= WHAT YOU HAVE TO DO =
Output only an exact transcription of the line containing "Римо-католическая с центром в Ватикане (Рим)." and all lines that follow it in the data below.

(Page-level text extractions)
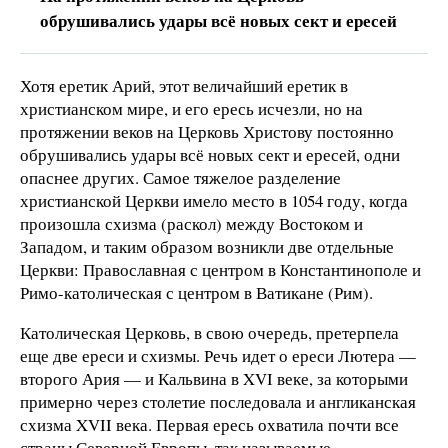
обрушивались удары всё новых сект и ересей
Хотя еретик Арий, этот величайший еретик в
христианском мире, и его ересь исчезли, но на
протяжении веков на Церковь Христову постоянно
обрушивались удары всё новых сект и ересей, одни
опаснее других. Самое тяжелое разделение
христианской Церкви имело место в 1054 году, когда
произошла схизма (раскол) между Востоком и
Западом, и таким образом возникли две отдельные
Церкви: Православная с центром в Константинополе и
Римо-католическая с центром в Ватикане (Рим).
Католическая Церковь, в свою очередь, претерпела
еще две ереси и схизмы. Речь идет о ереси Лютера —
второго Ария — и Кальвина в XVI веке, за которыми
примерно через столетие последовала и англиканская
схизма XVII века. Первая ересь охватила почти все
страны Северной Европы, так называемые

= SOLUTION =
Римо-католическая с центром в Ватикане (Рим).
Католическая Церковь, в свою очередь, претерпела
еще две ереси и схизмы. Речь идет о ереси Лютера —
второго Ария — и Кальвина в XVI веке, за которыми
примерно через столетие последовала и англиканская
схизма XVII века. Первая ересь охватила почти все
страны Северной Европы, так называемые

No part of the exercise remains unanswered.